Uwielbiam ryby,a w szczególności halibuta. Staram się przyrządzać je na obiad dosyć często.
Halibut muśnięty lubczykiem smakuje rewelacyjnie Polecam :-)
5oo g halibuta (dzwonka miałam)
świeży lubczyk ( około 2 -3 łyżki posiekanego)
sok z połowy małej cytryny
sól morska i pieprz świeżo mielone wg.uznania
oleje rzepakowy
----------------------
2 garście mix sałaty
1 pomidor
1 mała cebula czerwona
1/3 papryki czerwonej
Sałatę wrzucamy do misy,dodajemy pokrojoną w piórka cebulę,pokrojonego na mniejsze części pomidora i paprykę.Całość kropimy olejem,oprószamy solą,pieprzem i mieszamy/odstawiamy.
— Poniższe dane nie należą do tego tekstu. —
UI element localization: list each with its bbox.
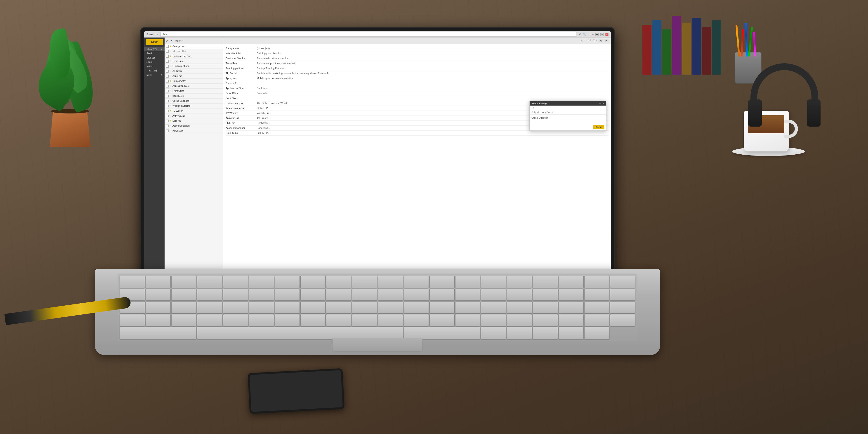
new-button[interactable]: NEW: [146, 39, 163, 45]
key[interactable]: [146, 276, 170, 288]
star-icon[interactable]: ☆: [169, 100, 172, 102]
email-row[interactable]: ☆ Application Store: [164, 84, 223, 89]
key[interactable]: [197, 301, 222, 313]
email-checkbox[interactable]: [166, 65, 168, 68]
sidebar-item-trash[interactable]: Trash (21): [144, 68, 164, 73]
star-icon[interactable]: ★: [169, 80, 172, 82]
key[interactable]: [275, 289, 300, 301]
key[interactable]: [532, 289, 558, 301]
preview-row[interactable]: Apps, me Mobile apps downloads statistic…: [225, 76, 609, 81]
preview-row[interactable]: All, Social Social media marketing, rese…: [225, 71, 609, 76]
key[interactable]: [326, 301, 351, 313]
key[interactable]: [146, 314, 170, 327]
sidebar-item-more[interactable]: More ▼: [144, 73, 164, 77]
star-icon[interactable]: ☆: [169, 65, 172, 67]
email-row[interactable]: ☆ Book Store: [164, 94, 223, 98]
popup-minimize[interactable]: —: [599, 102, 601, 105]
email-row[interactable]: ☆ Funding platform: [164, 64, 223, 69]
send-button[interactable]: Send: [593, 125, 604, 129]
email-checkbox[interactable]: [166, 45, 168, 48]
key[interactable]: [171, 276, 196, 288]
key[interactable]: [430, 276, 455, 288]
key[interactable]: [532, 301, 558, 313]
spacebar-key[interactable]: [197, 327, 403, 339]
key[interactable]: [197, 289, 222, 301]
menu-icon[interactable]: ≡: [592, 33, 594, 36]
star-icon[interactable]: ☆: [169, 85, 172, 87]
key[interactable]: [352, 314, 377, 327]
key[interactable]: [430, 301, 455, 313]
email-row[interactable]: ★ Customer Service: [164, 54, 223, 59]
maximize-button[interactable]: □: [600, 33, 603, 36]
star-icon[interactable]: ☆: [169, 60, 172, 62]
key[interactable]: [532, 327, 558, 339]
email-row[interactable]: ☆ Account manager: [164, 123, 223, 128]
key[interactable]: [275, 276, 300, 288]
star-icon[interactable]: ★: [169, 45, 172, 48]
sidebar-item-draft[interactable]: Draft (1): [144, 56, 164, 60]
star-icon[interactable]: ☆: [169, 90, 172, 92]
email-checkbox[interactable]: [166, 85, 168, 88]
email-row[interactable]: ☆ Team Raw: [164, 59, 223, 64]
key[interactable]: [584, 276, 610, 288]
key[interactable]: [249, 301, 274, 313]
key[interactable]: [455, 276, 480, 288]
key[interactable]: [146, 289, 170, 301]
preview-row[interactable]: Front Office Front offic...: [225, 91, 609, 96]
key[interactable]: [584, 301, 610, 313]
next-page-button[interactable]: ▶: [604, 39, 609, 42]
filter-more-label[interactable]: More: [175, 39, 181, 42]
email-checkbox[interactable]: [166, 80, 168, 83]
key[interactable]: [146, 301, 170, 313]
email-row[interactable]: ★ George, me: [164, 44, 223, 49]
email-row[interactable]: ☆ Info, client list: [164, 49, 223, 54]
refresh-icon[interactable]: ↻: [581, 39, 583, 42]
key[interactable]: [481, 314, 506, 327]
to-input[interactable]: [542, 106, 604, 109]
star-icon[interactable]: ★: [169, 120, 172, 122]
key[interactable]: [275, 314, 300, 327]
email-row[interactable]: ☆ Hotel Suite: [164, 128, 223, 133]
key[interactable]: [610, 289, 635, 301]
key[interactable]: [507, 314, 532, 327]
key[interactable]: [301, 301, 326, 313]
search-icon[interactable]: 🔍: [583, 33, 586, 35]
key[interactable]: [455, 301, 480, 313]
popup-close[interactable]: ✕: [602, 102, 604, 105]
email-row[interactable]: ☆ All, Social: [164, 69, 223, 74]
key[interactable]: [559, 327, 584, 339]
email-checkbox[interactable]: [166, 100, 168, 102]
key[interactable]: [171, 314, 196, 327]
email-checkbox[interactable]: [166, 50, 168, 53]
preview-row[interactable]: Info, client list Building your client l…: [225, 51, 609, 56]
star-icon[interactable]: ☆: [169, 115, 172, 117]
email-checkbox[interactable]: [166, 95, 168, 97]
key[interactable]: [223, 289, 248, 301]
key[interactable]: [584, 314, 610, 327]
key[interactable]: [301, 314, 326, 327]
email-row[interactable]: ★ TV Weekly: [164, 108, 223, 114]
key[interactable]: [352, 289, 377, 301]
key[interactable]: [352, 276, 377, 288]
key[interactable]: [481, 276, 506, 288]
star-icon[interactable]: ☆: [169, 50, 172, 53]
key[interactable]: [404, 314, 429, 327]
star-icon[interactable]: ☆: [169, 70, 172, 72]
email-row[interactable]: ☆ Front Office: [164, 89, 223, 94]
key[interactable]: [481, 289, 506, 301]
key[interactable]: [430, 314, 455, 327]
key[interactable]: [532, 314, 558, 327]
key[interactable]: [610, 276, 635, 288]
key[interactable]: [404, 289, 429, 301]
key[interactable]: [584, 327, 610, 339]
email-checkbox[interactable]: [166, 120, 168, 122]
key[interactable]: [507, 327, 532, 339]
key[interactable]: [326, 289, 351, 301]
key[interactable]: [378, 301, 403, 313]
star-icon[interactable]: ☆: [169, 105, 172, 107]
key[interactable]: [249, 289, 274, 301]
preview-row[interactable]: Team Raw Remote support tools over inter…: [225, 61, 609, 66]
key[interactable]: [223, 301, 248, 313]
key[interactable]: [507, 276, 532, 288]
email-checkbox[interactable]: [166, 125, 168, 127]
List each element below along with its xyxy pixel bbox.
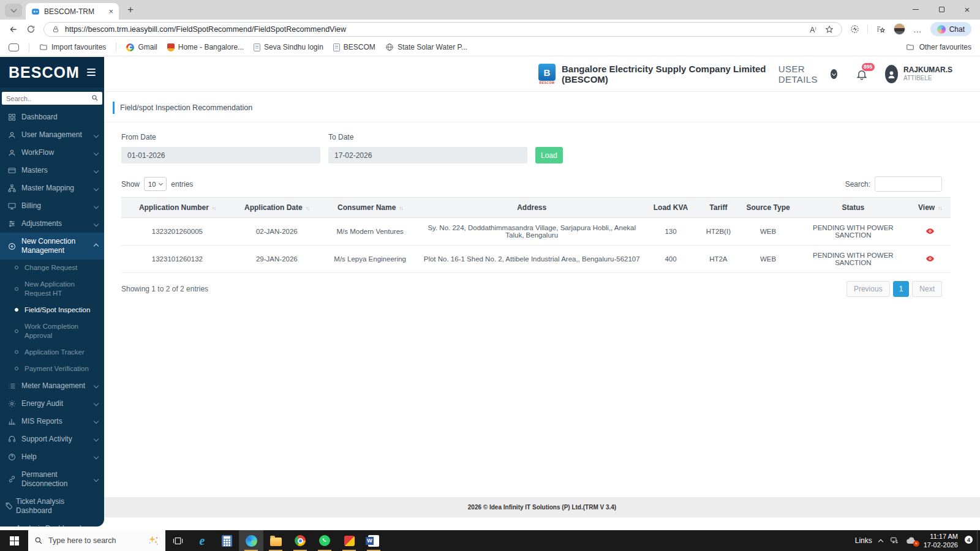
menu-toggle-icon[interactable] (87, 69, 96, 76)
bookmark-import-favourites[interactable]: Import favourites (39, 43, 106, 51)
submenu-new-application-request-ht[interactable]: New Application Request HT (0, 276, 104, 302)
taskbar-search[interactable]: Type here to search (28, 530, 165, 551)
submenu-work-completion-approval[interactable]: Work Completion Approval (0, 318, 104, 344)
browser-profile-avatar[interactable] (894, 23, 905, 35)
sidebar-item-help[interactable]: Help (0, 448, 104, 466)
new-tab-button[interactable]: + (123, 2, 138, 18)
sidebar-item-ticket-analysis-dashboard[interactable]: Ticket Analysis Dashboard (0, 493, 104, 520)
sidebar-item-workflow[interactable]: WorkFlow (0, 144, 104, 162)
col-view[interactable]: View↑↓ (909, 198, 951, 218)
url-field[interactable]: https://bescom.trm.ieasybill.com/FieldSp… (43, 22, 842, 37)
col-application-number[interactable]: Application Number↑↓ (121, 198, 233, 218)
sidebar-item-master-mapping[interactable]: Master Mapping (0, 179, 104, 197)
sidebar-item-new-connection-management[interactable]: New Connection Management (0, 233, 104, 260)
edge-button[interactable] (239, 530, 263, 551)
page-number-button[interactable]: 1 (893, 281, 910, 297)
refresh-icon[interactable] (26, 24, 36, 34)
sidebar-item-masters[interactable]: Masters (0, 162, 104, 179)
sidebar-item-user-management[interactable]: User Management (0, 126, 104, 144)
task-view-button[interactable] (165, 530, 190, 551)
sidebar-item-dashboard[interactable]: Dashboard (0, 108, 104, 126)
col-source-type[interactable]: Source Type (739, 198, 797, 218)
table-row: 1323201260005 02-JAN-2026 M/s Modern Ven… (121, 218, 951, 246)
notification-badge: 895 (862, 63, 875, 71)
cell-address: Sy. No. 224, Doddathimmasandra Village, … (420, 218, 644, 246)
sidebar-item-mis-reports[interactable]: MIS Reports (0, 413, 104, 430)
col-load-kva[interactable]: Load KVA (644, 198, 698, 218)
maximize-button[interactable] (929, 0, 954, 18)
user-avatar[interactable] (885, 65, 898, 83)
from-date-input[interactable] (121, 147, 320, 163)
cell-consumer-name: M/s Modern Ventures (320, 218, 420, 246)
view-eye-icon[interactable] (925, 227, 935, 236)
show-entries-group: Show 10 entries (121, 177, 193, 191)
sidebar-item-support-activity[interactable]: Support Activity (0, 430, 104, 448)
misc-app-button[interactable] (337, 530, 361, 551)
search-icon[interactable] (91, 94, 99, 102)
tray-expand-icon[interactable] (878, 539, 883, 544)
sidebar-item-analysis-dashboard[interactable]: Analysis Dashboard (0, 520, 104, 527)
bookmark-gmail[interactable]: Gmail (126, 43, 157, 51)
chrome-button[interactable] (288, 530, 312, 551)
sidebar-item-energy-audit[interactable]: Energy Audit (0, 395, 104, 413)
sidebar-item-billing[interactable]: Billing (0, 197, 104, 215)
chevron-down-icon (94, 132, 99, 137)
browser-menu-icon[interactable]: … (913, 24, 922, 34)
internet-explorer-button[interactable]: e (190, 530, 214, 551)
submenu-field-spot-inspection[interactable]: Field/Spot Inspection (0, 302, 104, 318)
bullet-icon (15, 367, 18, 370)
submenu-application-tracker[interactable]: Application Tracker (0, 344, 104, 361)
back-icon[interactable] (9, 24, 18, 34)
minimize-button[interactable] (903, 0, 929, 18)
read-aloud-icon[interactable]: A₎ (810, 24, 816, 34)
bookmark-bescom[interactable]: BESCOM (333, 43, 375, 51)
word-button[interactable] (361, 530, 386, 551)
previous-page-button[interactable]: Previous (846, 281, 890, 297)
col-status[interactable]: Status (797, 198, 909, 218)
browser-essentials-icon[interactable] (850, 24, 859, 34)
close-button[interactable]: × (954, 0, 980, 18)
copilot-chat-button[interactable]: Chat (930, 22, 971, 36)
load-button[interactable]: Load (535, 147, 563, 163)
links-toolbar-label[interactable]: Links (855, 536, 872, 545)
table-search-input[interactable] (875, 176, 942, 192)
user-details-dropdown[interactable]: USER DETAILS (778, 64, 837, 84)
bookmark-seva-sindhu[interactable]: Seva Sindhu login (254, 43, 323, 51)
browser-tab[interactable]: BESCOM-TRM × (26, 3, 119, 20)
bookmark-state-solar[interactable]: State Solar Water P... (385, 43, 467, 51)
col-tariff[interactable]: Tariff (698, 198, 739, 218)
to-date-input[interactable] (328, 147, 527, 163)
sidebar-item-adjustments[interactable]: Adjustments (0, 215, 104, 233)
next-page-button[interactable]: Next (912, 281, 942, 297)
calculator-button[interactable] (214, 530, 239, 551)
view-eye-icon[interactable] (925, 254, 935, 263)
sidebar-item-meter-management[interactable]: Meter Management (0, 377, 104, 395)
favorite-star-icon[interactable] (825, 25, 834, 34)
workspaces-icon[interactable] (9, 43, 19, 51)
taskbar-clock[interactable]: 11:17 AM 17-02-2026 (924, 532, 958, 550)
other-favourites-button[interactable]: Other favourites (906, 43, 971, 51)
file-explorer-button[interactable] (263, 530, 288, 551)
submenu-payment-verification[interactable]: Payment Verification (0, 361, 104, 377)
col-address[interactable]: Address (420, 198, 644, 218)
tab-actions-button[interactable] (5, 4, 22, 17)
col-application-date[interactable]: Application Date↑↓ (233, 198, 320, 218)
show-desktop-button[interactable] (977, 530, 980, 551)
showing-entries-text: Showing 1 to 2 of 2 entries (121, 285, 208, 293)
favourites-hub-icon[interactable] (876, 24, 886, 34)
notifications-button[interactable]: 895 (856, 68, 868, 81)
network-icon[interactable] (889, 536, 899, 545)
tab-close-icon[interactable]: × (108, 7, 113, 15)
whatsapp-button[interactable] (312, 530, 337, 551)
sidebar-item-permanent-disconnection[interactable]: Permanent Disconnection (0, 466, 104, 493)
onedrive-status-icon[interactable]: × (906, 537, 917, 545)
sidebar-search-input[interactable] (2, 92, 102, 105)
start-button[interactable] (0, 530, 28, 551)
show-label: Show (121, 180, 140, 189)
bookmark-home-bangalore[interactable]: Home - Bangalore... (167, 43, 244, 51)
taskbar-time: 11:17 AM (924, 532, 958, 541)
page-size-select[interactable]: 10 (144, 177, 167, 191)
taskbar-search-placeholder: Type here to search (48, 536, 116, 545)
submenu-change-request[interactable]: Change Request (0, 260, 104, 276)
col-consumer-name[interactable]: Consumer Name↑↓ (320, 198, 420, 218)
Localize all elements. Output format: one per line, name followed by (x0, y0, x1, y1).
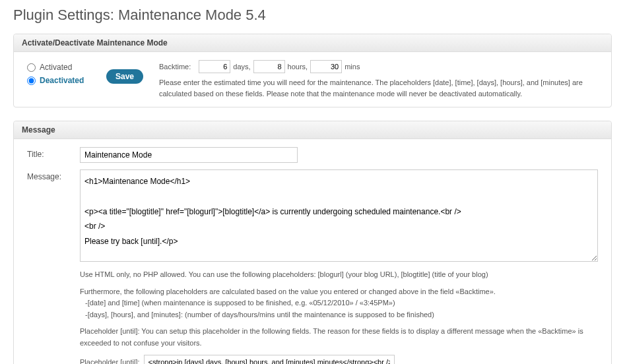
activate-panel: Activate/Deactivate Maintenance Mode Act… (13, 34, 612, 107)
message-textarea[interactable] (80, 169, 598, 262)
radio-activated[interactable]: Activated (27, 63, 106, 72)
radio-deactivated-input[interactable] (27, 76, 36, 85)
page-title: Plugin Settings: Maintenance Mode 5.4 (13, 7, 612, 24)
placeholder-until-input[interactable] (144, 355, 395, 364)
days-unit: days, (233, 63, 250, 71)
activate-panel-header: Activate/Deactivate Maintenance Mode (14, 34, 611, 52)
backtime-label: Backtime: (159, 63, 191, 71)
title-label: Title: (27, 147, 80, 163)
message-panel-header: Message (14, 121, 611, 139)
hours-input[interactable] (253, 60, 285, 73)
radio-deactivated[interactable]: Deactivated (27, 76, 106, 85)
radio-activated-input[interactable] (27, 63, 36, 72)
message-label: Message: (27, 169, 80, 364)
mode-radio-group: Activated Deactivated (27, 60, 106, 89)
help-until: Placeholder [until]: You can setup this … (80, 326, 598, 349)
radio-deactivated-label: Deactivated (40, 76, 84, 85)
help-backtime: Furthermore, the following placeholders … (80, 288, 496, 295)
radio-activated-label: Activated (40, 63, 72, 72)
help-date-time: -[date] and [time] (when maintenance is … (85, 299, 395, 307)
hours-unit: hours, (288, 63, 308, 71)
help-days-hours: -[days], [hours], and [minutes]: (number… (85, 311, 434, 318)
title-input[interactable] (80, 147, 298, 163)
mins-input[interactable] (310, 60, 342, 73)
help-placeholders: Use HTML only, no PHP allowed. You can u… (80, 269, 598, 281)
mins-unit: mins (345, 63, 360, 71)
days-input[interactable] (199, 60, 230, 73)
save-button[interactable]: Save (106, 69, 143, 84)
backtime-hint: Please enter the estimated time you will… (159, 77, 598, 99)
placeholder-until-label: Placeholder [until]: (80, 358, 140, 364)
message-panel: Message Title: Message: Use HTML only, n… (13, 121, 612, 364)
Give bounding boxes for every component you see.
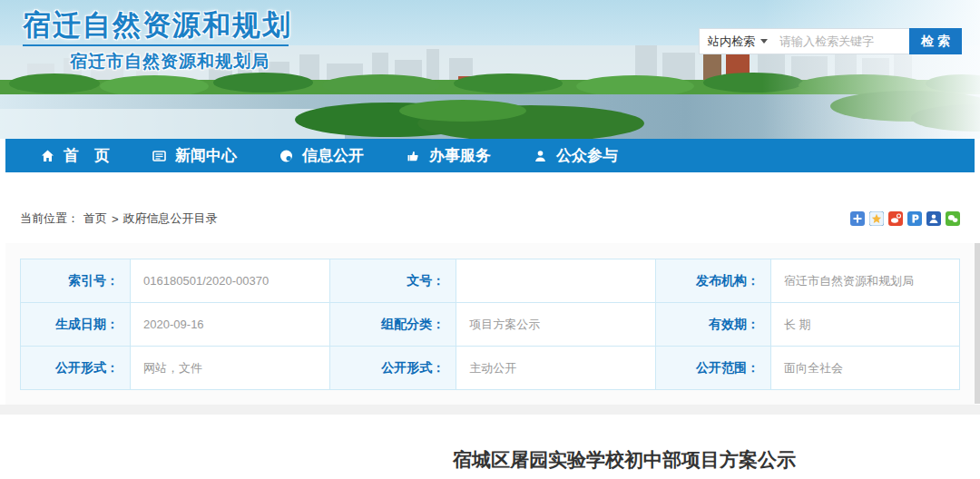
table-row: 生成日期： 2020-09-16 组配分类： 项目方案公示 有效期： 长 期 [21,303,960,347]
open-method-value: 主动公开 [456,347,655,390]
site-banner: 宿迁自然资源和规划 宿迁市自然资源和规划局 站内检索 检 索 [0,0,980,139]
open-scope-value: 面向全社会 [770,347,959,390]
share-bar [850,211,960,226]
validity-value: 长 期 [770,303,959,347]
index-number-label: 索引号： [21,259,131,303]
site-search-bar: 站内检索 检 索 [699,28,962,54]
section-divider [0,405,980,415]
nav-item-info-disclosure[interactable]: 信息公开 [279,145,364,166]
nav-item-label: 公众参与 [556,145,618,166]
open-method-label: 公开形式： [329,347,456,390]
nav-item-news[interactable]: 新闻中心 [152,145,237,166]
chevron-down-icon [760,39,768,44]
main-nav: 首 页 新闻中心 信息公开 办事服务 公众参与 [5,139,975,172]
open-form-label: 公开形式： [21,347,131,390]
home-icon [40,149,55,163]
article-section: 宿城区屠园实验学校初中部项目方案公示 [0,415,980,473]
favorite-star-icon[interactable] [869,211,884,226]
site-subtitle: 宿迁市自然资源和规划局 [70,50,292,73]
breadcrumb-home-link[interactable]: 首页 [83,210,107,227]
open-scope-label: 公开范围： [655,347,770,390]
thumb-up-icon [406,149,421,163]
person-icon [533,149,548,163]
breadcrumb-prefix: 当前位置： [20,210,79,227]
breadcrumb-separator: > [112,212,119,226]
scrollbar[interactable] [975,243,980,404]
nav-item-label: 信息公开 [302,145,364,166]
nav-item-label: 首 页 [64,145,110,166]
create-date-label: 生成日期： [21,303,131,347]
search-scope-label: 站内检索 [708,34,755,50]
publisher-value: 宿迁市自然资源和规划局 [770,259,959,303]
tencent-p-icon[interactable] [907,211,922,226]
weibo-icon[interactable] [888,211,903,226]
nav-item-label: 办事服务 [429,145,491,166]
create-date-value: 2020-09-16 [131,303,329,347]
title-underline [23,44,289,46]
category-label: 组配分类： [329,303,456,347]
publisher-label: 发布机构： [655,259,770,303]
site-title: 宿迁自然资源和规划 [23,10,292,41]
search-input[interactable] [776,29,909,54]
nav-item-services[interactable]: 办事服务 [406,145,491,166]
nav-item-home[interactable]: 首 页 [40,145,110,166]
document-meta-table: 索引号： 016180501/2020-00370 文号： 发布机构： 宿迁市自… [20,259,960,390]
info-table-panel: 索引号： 016180501/2020-00370 文号： 发布机构： 宿迁市自… [5,243,975,405]
wechat-icon[interactable] [946,211,960,226]
breadcrumb-row: 当前位置： 首页 > 政府信息公开目录 [20,210,960,228]
globe-icon [279,149,294,163]
nav-item-label: 新闻中心 [175,145,237,166]
table-row: 索引号： 016180501/2020-00370 文号： 发布机构： 宿迁市自… [21,259,960,303]
nav-item-public-participation[interactable]: 公众参与 [533,145,618,166]
doc-number-value [456,259,655,303]
article-title: 宿城区屠园实验学校初中部项目方案公示 [0,447,980,473]
open-form-value: 网站，文件 [131,347,329,390]
breadcrumb: 当前位置： 首页 > 政府信息公开目录 [20,210,218,227]
search-button[interactable]: 检 索 [909,28,962,54]
share-add-icon[interactable] [850,211,865,226]
table-row: 公开形式： 网站，文件 公开形式： 主动公开 公开范围： 面向全社会 [21,347,960,390]
category-value: 项目方案公示 [456,303,655,347]
renren-icon[interactable] [926,211,941,226]
banner-titles: 宿迁自然资源和规划 宿迁市自然资源和规划局 [23,10,292,73]
breadcrumb-current: 政府信息公开目录 [123,210,218,227]
validity-label: 有效期： [655,303,770,347]
search-scope-dropdown[interactable]: 站内检索 [700,29,776,54]
doc-number-label: 文号： [329,259,456,303]
news-icon [152,149,167,163]
index-number-value: 016180501/2020-00370 [131,259,329,303]
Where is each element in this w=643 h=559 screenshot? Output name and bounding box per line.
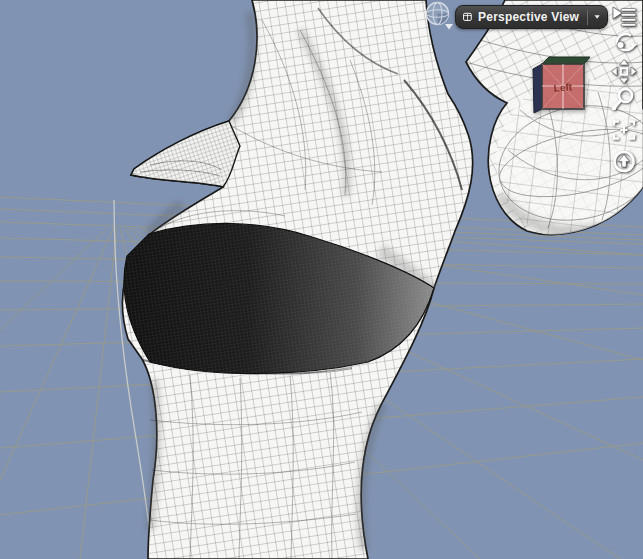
- button-separator: [587, 10, 588, 25]
- view-cube-top-face: [542, 57, 590, 64]
- orbit-tool-button[interactable]: [608, 31, 640, 58]
- dolly-zoom-tool-button[interactable]: [608, 86, 640, 113]
- viewport-3d[interactable]: Left Perspective View: [0, 0, 643, 559]
- pan-tool-button[interactable]: [608, 58, 640, 85]
- aim-tool-button[interactable]: [608, 148, 640, 175]
- frame-tool-button[interactable]: [608, 117, 640, 144]
- window-grid-icon: [463, 9, 472, 25]
- globe-dropdown-arrow-icon: [445, 24, 453, 30]
- viewport-options-button[interactable]: [608, 4, 640, 31]
- view-selector-label: Perspective View: [478, 10, 579, 24]
- scene-canvas[interactable]: Left: [0, 0, 643, 559]
- view-cube-left-face: [533, 64, 542, 113]
- view-selector-button[interactable]: Perspective View: [455, 5, 608, 29]
- view-cube[interactable]: Left: [533, 57, 590, 113]
- view-globe-icon[interactable]: [424, 1, 454, 31]
- view-cube-label: Left: [553, 81, 573, 94]
- chevron-down-icon[interactable]: [594, 13, 600, 21]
Porcje ryb rozmrażamy,opłukujemy pod bieżącą wodą a następnie osuszamy ręcznikiem papierowym.
Kropimy sokiem z cytryny.Oprószamy świeżo mielonym pieprzem i solą.
Układamy na blaszce/naczyniu wysmarowanym olejem.Po wierzchu posypujemy posiekanym lubczykiem,przykrywamy folią aluminiową i pieczemy w piekarniku rozgrzanym do 180*C przez 25 minut i gotowe.
Na talerze układamy po porcji sałaty na wierzch halibuta i podajemy . . . .
Też lubię halibuta,szczególnie muśniętego.Ładnie podany.